*** Block opens ***
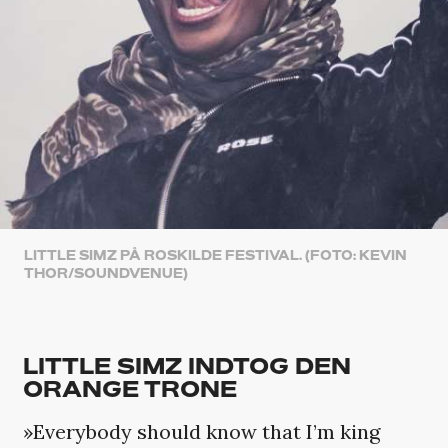
LITTLE SIMZ PÅ ROSKILDE FESTIVAL. (FOTO: KEVIN
THOR/SOUNDVENUE)
LITTLE SIMZ INDTOG DEN
ORANGE TRONE
»Everybody should know that I’m king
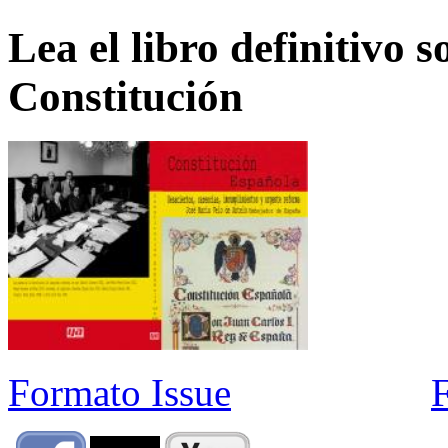
Lea el libro definitivo s
Constitución
Formato Issue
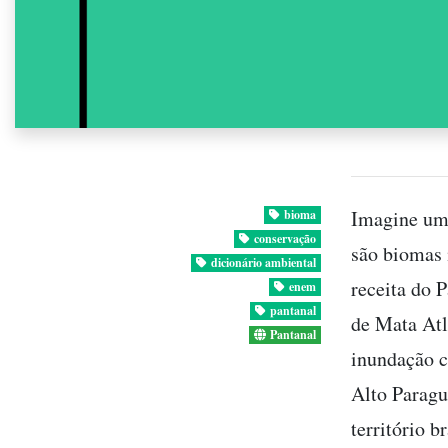
Imagine uma
bioma
conservação
são biomas i
dicionário ambiental
receita do 
enem
pantanal
de Mata Atl
Pantanal
inundação c
Alto Paragu
território 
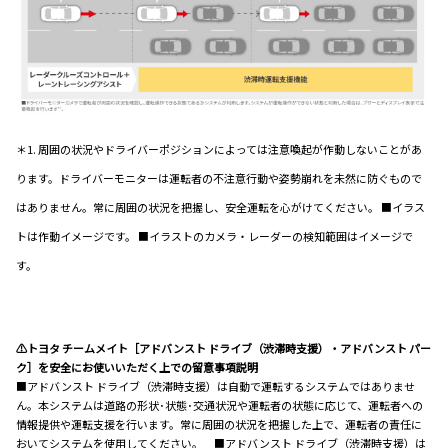
＊1. 周囲の状況やドライバーポジションによっては注意喚起が作動しないことがあ
ります。ドライバーモニターは運転者の不注意行動や姿勢崩れを未然に防ぐもので
はありません。常に周囲の状況を把握し、安全運転を心がけてください。 ■イラス
トは作動イメージです。 ■イラストのカメラ・レーダーの検知範囲はイメージで
す。
⚠トヨタ チームメイト［アドバンスト ドライブ（渋滞時支援）・アドバンスト パー
ク］を安全にお使いいただく上での留意事項説明
■アドバンスト ドライブ（渋滞時支援）は自動で運転するシステムではありませ
ん。本システムは道路の形状･状態･交通状況や運転者の状態に応じて、運転者への
情報提供や運転支援を行います。常に周囲の状況を把握した上で、運転者の責任に
おいてシステムを使用してください。 ■アドバンスト ドライブ（渋滞時支援）は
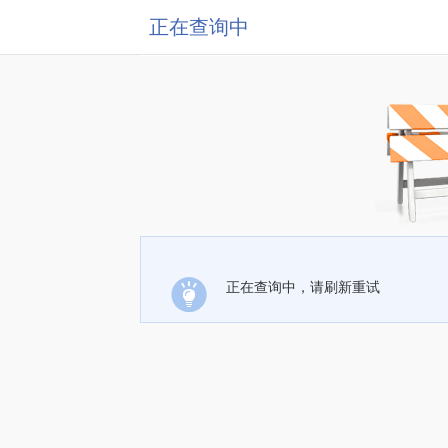
正在查询中
正在查询中，请刷新重试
*** Block closes ***
**WORK ORDER:**
With the pictures left out, return all the material above exactly.

**EXPECTED OUTPUT:**
LITTLE SIMZ PÅ ROSKILDE FESTIVAL. (FOTO: KEVIN
THOR/SOUNDVENUE)
LITTLE SIMZ INDTOG DEN
ORANGE TRONE
»Everybody should know that I’m king
Lea el libro definitivo s
Constitución
Formato Issue
Imagine uma
bioma
conservação
são biomas i
dicionário ambiental
receita do 
enem
pantanal
de Mata Atl
Pantanal
inundação c
Alto Paragu
território 
＊1. 周囲の状況やドライバーポジションによっては注意喚起が作動しないことがあ
ります。ドライバーモニターは運転者の不注意行動や姿勢崩れを未然に防ぐもので
はありません。常に周囲の状況を把握し、安全運転を心がけてください。 ■イラス
トは作動イメージです。 ■イラストのカメラ・レーダーの検知範囲はイメージで
す。
⚠トヨタ チームメイト［アドバンスト ドライブ（渋滞時支援）・アドバンスト パー
ク］を安全にお使いいただく上での留意事項説明
■アドバンスト ドライブ（渋滞時支援）は自動で運転するシステムではありませ
ん。本システムは道路の形状･状態･交通状況や運転者の状態に応じて、運転者への
情報提供や運転支援を行います。常に周囲の状況を把握した上で、運転者の責任に
おいてシステムを使用してください。 ■アドバンスト ドライブ（渋滞時支援）は
正在查询中
正在查询中，请刷新重试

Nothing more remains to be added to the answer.